Zayyan ibn Mardanish formally acknowledged the Abbasid caliphs in Baghdad as suzerains and remained independent of Ibn Hud, who emerged as the most powerful leader in al-Andalus during this time, but he was unable to halt the advance of Aragonese conquests from the north. As the latter closed in, occupying nearby Puig in 1236, he made a desperate attempt to confront them at the Battle of the Puig (known as the Battle of Anisha in Arabic sources), where he was firmly defeated. James I began the final siege of Valencia on 23 April 1238. Zayyan sent his vizier, Ibn al-Abbar, to Tunis to enlist the aid of the Hafsid dynasty there, but the small fleet subsequently sent by the Hafsids was prevented from landing by Catalan ships. The city surrendered on 29 September. Zayyan was able to retreat and he continued to operate in the region for several more years, even becoming ruler of Murcia from 1239 to 1241. Valencia became part of the Crown of Aragon.

==List of rulers==

=== First Taifa period ===
Saqlabi non-dynastic rulers:
- Mubarak and Muzaffar: 1010/1–1017/8
- Labib al-Fata al-Saqlabi: 1017/8–1019
- Mujāhid al-ʿĀmirī (in Denia 1010/2–1045): 1017–1021, d. 1045, co-ruler in the beginning with Labib
Amirid dynasty:
- Abd al-Aziz al-Mansur: 1021–1061
- Abd al-Malik ibn Abd al-Aziz al-Muẓaffar: 1061–1065
Dhulnunid dynasty:

- Al-Mamun of Toledo: 1065–1075 (Valencia annexed to Taifa of Toledo in 1065)
- Yahya al-Qadir: 1075–1085 (from Toledo 1075–1085, in Valencia 1086–1092 under Castilian vassalage)

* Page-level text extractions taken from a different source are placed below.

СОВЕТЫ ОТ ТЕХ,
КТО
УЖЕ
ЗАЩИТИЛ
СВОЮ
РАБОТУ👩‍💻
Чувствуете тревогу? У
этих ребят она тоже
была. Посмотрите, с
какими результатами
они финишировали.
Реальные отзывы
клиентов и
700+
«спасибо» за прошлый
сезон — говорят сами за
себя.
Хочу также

Following the overthrow of al-Qadir:

- Ibn Jahhaf: 1092–1094
- El Cid: 1094–1099
- Jimena Díaz (wife and successor of El Cid): 1099–1102
Valencia annexed by the Almoravids in 1102.

===Second Taifa period===
- Abu 'Abd al-Malik Marwan: 1145
- Ibn 'Iyad: 1145–1146
- Sayf al-Dawla ("Zafadola", of the Hudid dynasty): January–February 1146
- Ibn 'Iyad (again): 1146–1147
- Ibn Mardanish: 1147–1172
Valencia annexed by the Almohads in 1172.

===Third Taifa period===
- Zayyan ibn Mardanish: 1228/9–1238
Valencia annexed by the Crown of Aragon in 1238.